The problem you've mentioned, difficulty getting both parallelized builds and proper dependencies, is because you have "all the Makefiles". It's a recursive make problem; if you had a single instance of make able to see the entire dependency graph, a correct parallelized build would be trivial. Have you read Recursive Make Considered Harmful?
The catch is that it's hard to set up a single Makefile for an entire build; it's different than how anyone does it, so there's no good documentation. Tools like automake only sort of support it. You can include dir.mk files in each directory to have somewhat similar organization, but it gets...weird.

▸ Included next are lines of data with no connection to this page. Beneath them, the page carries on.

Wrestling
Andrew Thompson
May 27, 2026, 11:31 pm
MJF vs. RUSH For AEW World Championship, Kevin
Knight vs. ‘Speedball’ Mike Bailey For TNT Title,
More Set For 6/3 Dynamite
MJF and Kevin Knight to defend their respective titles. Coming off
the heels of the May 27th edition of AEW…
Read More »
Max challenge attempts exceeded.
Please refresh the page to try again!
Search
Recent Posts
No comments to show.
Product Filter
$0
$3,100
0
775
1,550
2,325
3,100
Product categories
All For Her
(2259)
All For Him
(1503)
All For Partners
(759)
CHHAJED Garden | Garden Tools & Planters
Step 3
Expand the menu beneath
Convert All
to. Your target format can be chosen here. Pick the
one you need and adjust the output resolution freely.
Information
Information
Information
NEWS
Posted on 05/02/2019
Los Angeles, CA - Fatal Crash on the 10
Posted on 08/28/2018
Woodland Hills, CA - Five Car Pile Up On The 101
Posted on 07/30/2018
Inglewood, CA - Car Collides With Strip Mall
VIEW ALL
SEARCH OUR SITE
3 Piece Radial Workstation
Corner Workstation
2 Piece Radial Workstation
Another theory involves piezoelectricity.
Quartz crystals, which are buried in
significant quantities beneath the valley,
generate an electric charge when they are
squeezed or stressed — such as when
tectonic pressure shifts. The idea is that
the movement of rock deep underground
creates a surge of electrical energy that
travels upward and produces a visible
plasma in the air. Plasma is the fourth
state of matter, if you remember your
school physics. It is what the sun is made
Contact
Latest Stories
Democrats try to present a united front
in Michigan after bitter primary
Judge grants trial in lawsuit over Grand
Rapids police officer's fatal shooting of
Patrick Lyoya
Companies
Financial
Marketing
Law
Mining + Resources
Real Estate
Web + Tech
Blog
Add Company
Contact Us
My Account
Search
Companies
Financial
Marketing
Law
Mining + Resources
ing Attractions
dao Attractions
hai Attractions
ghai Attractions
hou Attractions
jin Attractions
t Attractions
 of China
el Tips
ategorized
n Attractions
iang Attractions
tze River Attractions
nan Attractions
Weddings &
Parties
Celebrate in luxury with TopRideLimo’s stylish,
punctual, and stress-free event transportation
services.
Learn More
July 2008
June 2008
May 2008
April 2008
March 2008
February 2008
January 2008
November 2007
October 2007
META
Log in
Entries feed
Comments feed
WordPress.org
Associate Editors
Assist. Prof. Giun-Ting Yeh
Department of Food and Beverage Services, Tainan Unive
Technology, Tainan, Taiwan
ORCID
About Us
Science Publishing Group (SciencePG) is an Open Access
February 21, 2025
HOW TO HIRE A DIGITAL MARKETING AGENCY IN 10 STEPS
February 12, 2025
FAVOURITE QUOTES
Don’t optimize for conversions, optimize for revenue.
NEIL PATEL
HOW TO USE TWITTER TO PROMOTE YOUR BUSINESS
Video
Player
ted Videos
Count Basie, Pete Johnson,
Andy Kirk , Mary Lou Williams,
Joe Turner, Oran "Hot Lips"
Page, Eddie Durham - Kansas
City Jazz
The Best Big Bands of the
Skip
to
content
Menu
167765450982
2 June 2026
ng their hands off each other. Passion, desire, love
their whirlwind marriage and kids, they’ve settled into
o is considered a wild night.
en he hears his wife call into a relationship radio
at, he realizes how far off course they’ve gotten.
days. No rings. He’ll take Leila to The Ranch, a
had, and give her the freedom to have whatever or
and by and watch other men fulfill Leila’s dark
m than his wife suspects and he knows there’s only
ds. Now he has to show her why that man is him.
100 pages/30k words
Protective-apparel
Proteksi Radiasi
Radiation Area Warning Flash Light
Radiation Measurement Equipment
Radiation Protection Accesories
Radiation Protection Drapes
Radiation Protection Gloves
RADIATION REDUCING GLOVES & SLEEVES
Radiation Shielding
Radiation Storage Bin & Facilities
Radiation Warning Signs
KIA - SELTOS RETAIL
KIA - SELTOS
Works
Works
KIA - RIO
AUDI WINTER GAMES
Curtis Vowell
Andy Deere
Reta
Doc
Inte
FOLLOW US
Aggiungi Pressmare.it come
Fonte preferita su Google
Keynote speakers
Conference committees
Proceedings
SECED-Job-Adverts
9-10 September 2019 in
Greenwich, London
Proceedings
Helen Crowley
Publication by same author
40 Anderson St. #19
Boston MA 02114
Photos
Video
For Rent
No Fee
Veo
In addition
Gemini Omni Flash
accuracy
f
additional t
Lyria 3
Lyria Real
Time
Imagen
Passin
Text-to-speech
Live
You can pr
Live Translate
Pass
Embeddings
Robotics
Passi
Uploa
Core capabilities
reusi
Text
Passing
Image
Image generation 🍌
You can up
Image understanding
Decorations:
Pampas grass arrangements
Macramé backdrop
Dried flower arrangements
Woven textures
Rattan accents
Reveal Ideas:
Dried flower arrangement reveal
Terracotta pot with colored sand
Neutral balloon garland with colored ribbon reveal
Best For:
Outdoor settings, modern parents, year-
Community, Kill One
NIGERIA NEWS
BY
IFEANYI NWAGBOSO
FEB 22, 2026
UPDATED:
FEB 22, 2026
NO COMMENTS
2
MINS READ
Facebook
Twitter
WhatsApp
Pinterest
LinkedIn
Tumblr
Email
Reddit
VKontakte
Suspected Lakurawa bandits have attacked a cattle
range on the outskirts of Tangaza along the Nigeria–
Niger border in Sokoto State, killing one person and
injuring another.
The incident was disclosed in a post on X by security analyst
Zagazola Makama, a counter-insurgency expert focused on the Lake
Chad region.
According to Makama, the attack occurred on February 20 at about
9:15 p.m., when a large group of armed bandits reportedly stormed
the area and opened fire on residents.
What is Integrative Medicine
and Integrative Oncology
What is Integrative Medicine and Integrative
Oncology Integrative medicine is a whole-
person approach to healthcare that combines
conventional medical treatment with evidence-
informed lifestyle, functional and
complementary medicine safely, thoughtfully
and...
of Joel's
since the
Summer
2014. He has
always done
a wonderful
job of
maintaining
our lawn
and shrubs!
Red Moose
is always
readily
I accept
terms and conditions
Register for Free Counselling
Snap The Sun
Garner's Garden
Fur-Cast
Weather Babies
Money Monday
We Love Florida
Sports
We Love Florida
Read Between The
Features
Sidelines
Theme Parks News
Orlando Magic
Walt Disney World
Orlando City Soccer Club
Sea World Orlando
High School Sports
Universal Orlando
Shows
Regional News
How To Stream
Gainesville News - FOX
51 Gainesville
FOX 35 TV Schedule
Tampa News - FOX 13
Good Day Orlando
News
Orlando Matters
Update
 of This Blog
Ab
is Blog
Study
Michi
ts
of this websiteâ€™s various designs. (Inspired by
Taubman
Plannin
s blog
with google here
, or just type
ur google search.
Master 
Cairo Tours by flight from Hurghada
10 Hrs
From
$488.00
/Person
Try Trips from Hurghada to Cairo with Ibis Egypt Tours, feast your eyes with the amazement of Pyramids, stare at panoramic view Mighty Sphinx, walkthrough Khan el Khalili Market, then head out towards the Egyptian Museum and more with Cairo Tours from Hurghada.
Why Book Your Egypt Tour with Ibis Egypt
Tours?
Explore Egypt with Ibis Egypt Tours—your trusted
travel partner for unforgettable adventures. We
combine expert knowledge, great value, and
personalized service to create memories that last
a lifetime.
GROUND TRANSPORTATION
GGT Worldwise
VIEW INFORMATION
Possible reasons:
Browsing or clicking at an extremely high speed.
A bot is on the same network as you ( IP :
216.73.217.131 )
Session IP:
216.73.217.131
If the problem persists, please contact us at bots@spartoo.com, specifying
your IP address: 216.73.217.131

What's more realistic is switching to a make/autoconf/automake alternative like SCons. Everyone who writes an SConstruct (the equivalent of Makefile) uses it to make a single dependency tree of the entire project. It supports this model well by allowing inclusion of SConscript files in subdirectories. These are somewhat like having Makefiles at each level; it's more than just preprocessor-style inclusion. (They have separate scope, though you can import/export variables.) But unlike many Makefiles, it yields a single dependency graph.
Plus, I like SCons better anyway. Clean, uniform syntax (Python!), rather than m4 over make over sh. Built-in help checking for dependencies in C files. The ability to use a real scripting language to self-generate without introducing another new syntax. Less platform variation, since Python provides a more uniform API than the shell utilities. (No need to use portability m4 macros.)